Durante o Fórum Econômico Mundial em Davos, Elon Musk voltou a chamar a atenção do mundo ao afirmar que, até 2031, a Inteligência Artificial poderá se tornar mais inteligente do que toda a humanidade combinada. A declaração não foi feita no contexto de Marketing Multinível, mas suas implicações atingem diretamente todos os modelos de negócio baseados em trabalho humano.
A automação já substitui tarefas operacionais, análises financeiras, diagnósticos médicos e até produção de conteúdo. No entanto, há um território onde a IA encontra limites claros: relacionamento humano, confiança, influência social e construção de comunidades.
É nesse ponto que o Marketing Multinível entra na discussão.
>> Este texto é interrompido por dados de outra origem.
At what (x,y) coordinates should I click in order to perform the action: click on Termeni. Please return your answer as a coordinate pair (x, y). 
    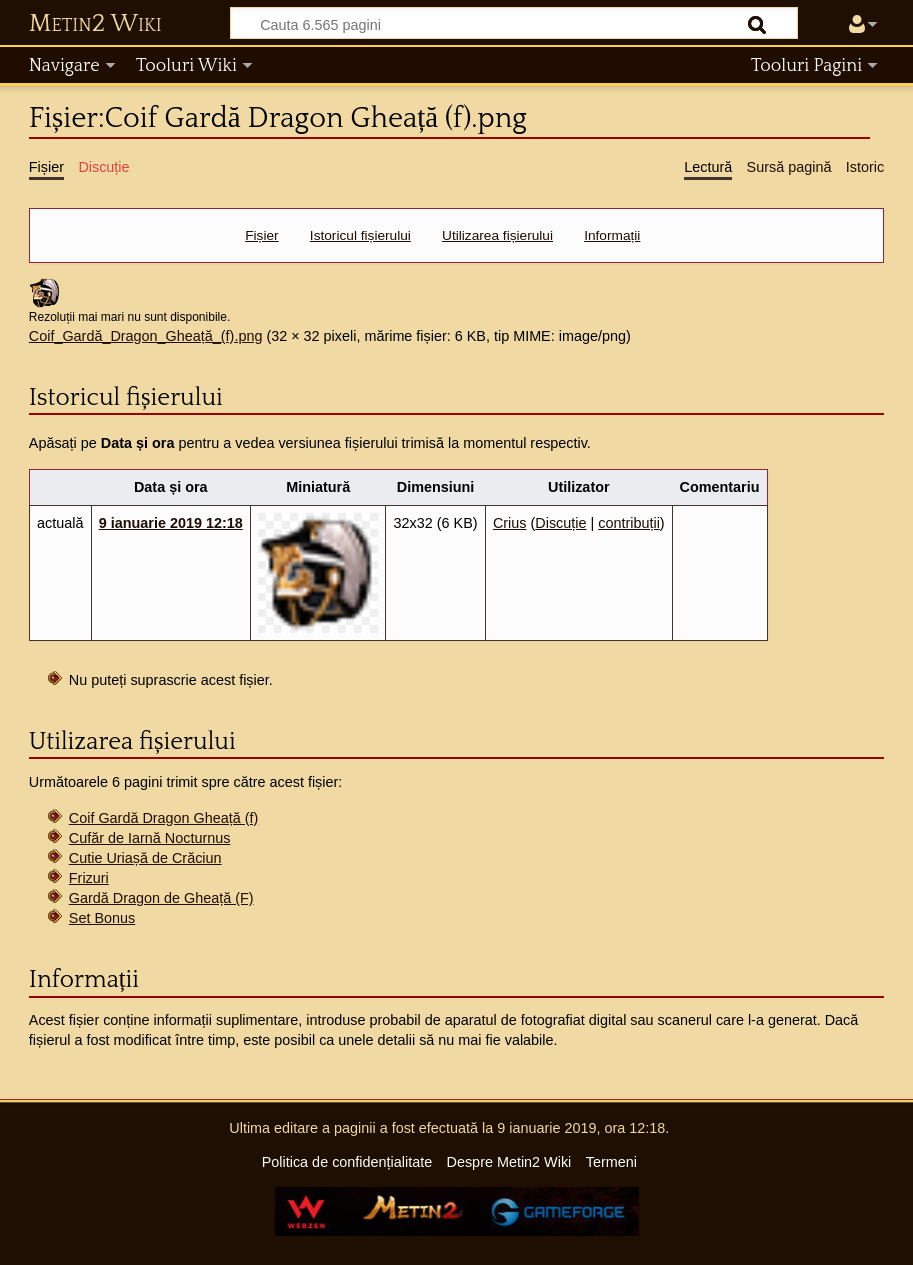     Looking at the image, I should click on (611, 1162).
Diferente de negócios tradicionais, o multinível não depende apenas de execução técnica, mas da capacidade de pessoas se conectarem, liderarem e inspirarem outras pessoas. Essas habilidades, até o momento, não podem ser totalmente automatizadas.
Além disso, a Inteligência Artificial pode se tornar uma aliada poderosa para profissionais do multinível. Ferramentas de IA já permitem segmentar públicos, criar conteúdos personalizados, automatizar follow-ups e escalar treinamentos de equipes, ampliando resultados sem aumentar custos operacionais.
O cenário que se desenha não é de exclusão, mas de adaptação. Quem insistir em modelos ultrapassados tende a perder espaço. Quem aprender a usar a IA como suporte estratégico pode ganhar eficiência, escala e vantagem competitiva.
A provocação de Musk não é sobre o fim da humanidade, mas sobre o fim de uma forma antiga de trabalhar. E, paradoxalmente, negócios centrados em pessoas — como o Marketing Multinível — podem sair fortalecidos dessa transição.